Od: JA <marb67[beztego]@bb.home.pl>
On 2009-03-15 23:00:29 +0100, dominik <n...@d...kei.pl> said:
>> Ogołny minus to producent ale jako że bazuje na KM da się to przeżyć...
>
> Minus za nazwę?
No wiesz. Ja się nie dziwię. Nie ubliżając nikomu to taka dresiarska marka :P
> Bazuje? Oni ich kupili, więc w sumie jest to zdecydowanie aparat o
> wiadomych korzeniach, filozofii itd.
Po prostu, to ta sama fabryka, ci sami ludzie. Mało prawdopodobne żeby
nagle przestali robić aparaty na swoim poziomie. A co by nie mówić
lubić lub nie Minoltę, to jednak zapisali się w historii techniki
fotograficznej.
--
Nie odpowiadam na treści nad cytatem
Pozdrawiam
JA
www.skanowanie-35mm.pl
-
10. Data: 2009-03-15 22:57:55
Temat: Re: d7d na co?
Od: dominik <n...@d...kei.pl>
JA pisze:
>>> Ogołny minus to producent ale jako że bazuje na KM da się to przeżyć...
>> Minus za nazwę?
> No wiesz. Ja się nie dziwię. Nie ubliżając nikomu to taka dresiarska
> marka :P
Jak dla kogoś ważniejsza jest nazwa od całej reszty to szczerze mu
współczuję. Że niby coś jest mniej lub bardziej dresowate :) dobre
sobie. Jeszcze nie widziałem dresa z lustrzanką :)

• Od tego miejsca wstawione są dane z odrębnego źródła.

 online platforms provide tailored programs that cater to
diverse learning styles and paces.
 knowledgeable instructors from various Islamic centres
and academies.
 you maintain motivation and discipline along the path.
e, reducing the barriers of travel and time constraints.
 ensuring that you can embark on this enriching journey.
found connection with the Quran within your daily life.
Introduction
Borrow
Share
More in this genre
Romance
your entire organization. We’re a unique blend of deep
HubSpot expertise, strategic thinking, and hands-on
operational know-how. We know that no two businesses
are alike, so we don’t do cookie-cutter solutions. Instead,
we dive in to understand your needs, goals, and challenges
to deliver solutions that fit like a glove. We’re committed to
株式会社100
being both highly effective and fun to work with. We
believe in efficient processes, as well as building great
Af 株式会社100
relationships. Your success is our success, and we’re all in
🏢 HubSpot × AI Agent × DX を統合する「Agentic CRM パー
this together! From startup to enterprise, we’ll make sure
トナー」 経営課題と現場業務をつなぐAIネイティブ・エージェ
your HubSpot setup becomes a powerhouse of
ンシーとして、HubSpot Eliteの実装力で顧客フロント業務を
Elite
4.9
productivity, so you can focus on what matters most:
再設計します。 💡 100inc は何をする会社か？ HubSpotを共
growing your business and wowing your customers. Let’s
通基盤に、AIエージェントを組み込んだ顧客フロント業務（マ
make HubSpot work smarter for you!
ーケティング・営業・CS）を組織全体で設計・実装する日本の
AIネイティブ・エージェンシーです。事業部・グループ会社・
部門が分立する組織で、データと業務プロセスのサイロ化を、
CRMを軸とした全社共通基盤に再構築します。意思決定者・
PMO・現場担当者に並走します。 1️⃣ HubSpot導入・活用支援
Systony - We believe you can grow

>> Bazuje? Oni ich kupili, więc w sumie jest to zdecydowanie aparat o
>> wiadomych korzeniach, filozofii itd.
> Po prostu, to ta sama fabryka, ci sami ludzie. Mało prawdopodobne żeby
> nagle przestali robić aparaty na swoim poziomie.
Pewne zmiany z pewnością były, w sony chociażby zrobili wreszcie
upragniony porządek w nazwach i oznaczeniach obiektywów. Zdecydowanie
jedno się wywodzi z drugiego i główne założenia są te same.
> A co by nie mówić lubić
> lub nie Minoltę, to jednak zapisali się w historii techniki fotograficznej.

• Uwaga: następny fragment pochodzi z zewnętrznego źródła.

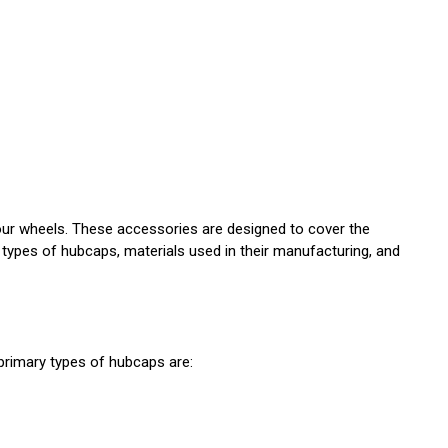
 your wheels. These accessories are designed to cover the
s types of hubcaps, materials used in their manufacturing, and
primary types of hubcaps are:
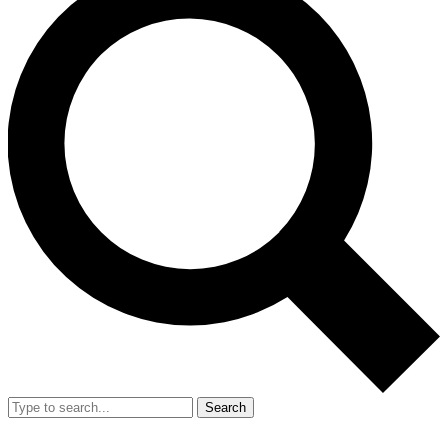
Search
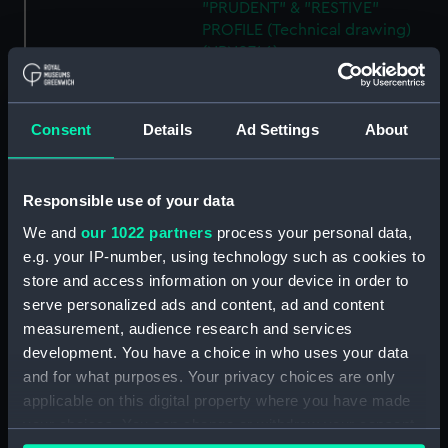
"PRUDENT" & "RESTIVE"
PROFILE (Technical drawing)
(NPN0746)
H.M.S. "ASTER" (1941) RIGGING
PLAN (AS FITTED) (Technical
drawing) (NPN0747)
Consent
Details
Ad Settings
About
H.M.S. "ASTER" (1941) GENERAL
ARRANGEMENT ELEVATION &
TOP DECKS AS FITTED
Responsible use of your data
(Technical drawing) (NPN0748)
We and
our 1022 partners
process your personal data,
H.M.S. "ASTER" (1941) GENERAL
e.g. your IP-number, using technology such as cookies to
ARRANGEMENT UPPER &
store and access information on your device in order to
LOWER DECKS AND HOLD. AS
serve personalized ads and content, ad and content
FITTED (Technical drawing)
measurement, audience research and services
(NPN0749)
development. You have a choice in who uses your data
H.M.S. "ASTER" (1941) DOCKING
and for what purposes. Your privacy choices are only
PLAN (AS FITTED) (Technical
applicable on this digital property where you have made
drawing) (NPN0750)
your choices. You can change or withdraw your consent
(H.M.S.) "ASTRAEA" Class (1895)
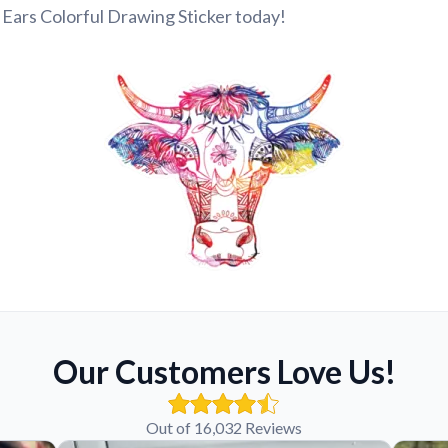
Ears Colorful Drawing Sticker today!
Our Customers Love Us!
Out of 16,032 Reviews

IMHO to co się stało z minoltą to najlepsze co mogło jej się przytrafić
w ich sytuacji. Wegetacja, stagnacja i brak rozwoju, a w konsekwencji
spokojne umieranie z pewnością nie służy użytkownikom. A tak to coś się
dzieje, tyle że z innym logiem. Kryzys dojechał do takiego poziomu, że
dzisiaj mogła by minolta nie przetrwać niestety.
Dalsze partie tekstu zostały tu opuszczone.